**WHAT THE TASK REQUIRES**. Every entry in the data is to be written out exactly; no picture belongs in the copy.

**Page images and extracted text**.
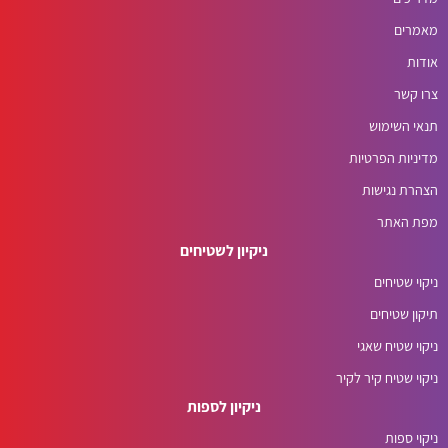
מאמרים
אודות
צרו קשר
תנאי השימוש
מדיניות הפרטיות
הצהרת נגישות
מפת האתר
ניקיון לשטיחים
ניקוי שטיחים
תיקון שטיחים
ניקוי שטיח שאגי
ניקוי שטיח קיר לקיר
ניקיון לספות
ניקוי ספות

**RESULT**.
מאמרים
אודות
צרו קשר
תנאי השימוש
מדיניות הפרטיות
הצהרת נגישות
מפת האתר
ניקיון לשטיחים
ניקוי שטיחים
תיקון שטיחים
ניקוי שטיח שאגי
ניקוי שטיח קיר לקיר
ניקיון לספות
ניקוי ספות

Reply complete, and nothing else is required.